Her voice trails off and her eyes fill with tears. For a few minutes we sit in silence with me holding her hand. “Writing is the best kind of therapy,” she begins afresh, composing herself. “At its simplest, it is just so distracting. And it gives me a sense of order, a way of constructing a shape. That’s what I tell my students in the writing classes I teach. And it gives me the control to create a happy ending, even though I know it is only makebelieve.”

The stories in her new collection were written while Pauline was undergoing chemotherapy. Several describe the struggle to come to terms with death – the 40-year-old only child spending Christmas alone for the first time, her only company a picture of her parents, both of whom have died in the past year, or a beloved daughter clearing out her dead father’s home. Now, Perriam reports, she has started a new novel, her first in almost a decade. “It is a black comedy, but that’s all I can say about it.”

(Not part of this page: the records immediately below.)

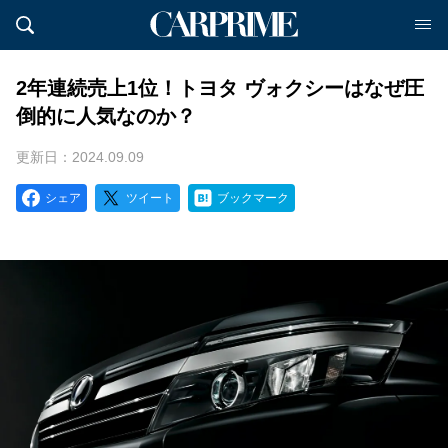
2年連続売上1位！トヨタ ヴォクシーはなぜ圧
倒的に人気なのか？
更新日：2024.09.09
シェア
ツイート
ブックマーク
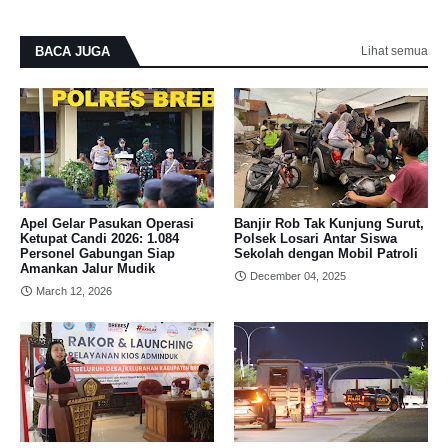
BACA JUGA
Lihat semua
Apel Gelar Pasukan Operasi
Banjir Rob Tak Kunjung Surut,
Ketupat Candi 2026: 1.084
Polsek Losari Antar Siswa
Personel Gabungan Siap
Sekolah dengan Mobil Patroli
Amankan Jalur Mudik
December 04, 2025
March 12, 2026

Her daughter’s death has inevitably turned her thoughts back to that vengeful God of her childhood, but it has also renewed her deeprooted yearning for faith. “I’d love to join the Church again. I know I’d be much happier there, but,” she says, “it is like falling in love. You can only do it to order in books.” There remains, she reflects, so many good things about her that come from Catholicism. Such as? “Angels,” she replies. “I see angels. And grace. I adore the idea of grace and am so grateful for it. And I am always in churches, lighting candles. That is where I am going after we finish talking.” As I bid her farewell and watch her making her way into a local church, I can’t help thinking that there is something keeping Perriam going as she lives through every parent’s nightmare of burying their child. Though physically slight, she has a strength and a purpose about it. There is, of course, her work and her devotion to her two grandsons, who are coming to stay with her this summer. But there appears to be more. Her attachment to Catholicism may fail any empirical test, but nevertheless gives every appearance of being real and sustaining.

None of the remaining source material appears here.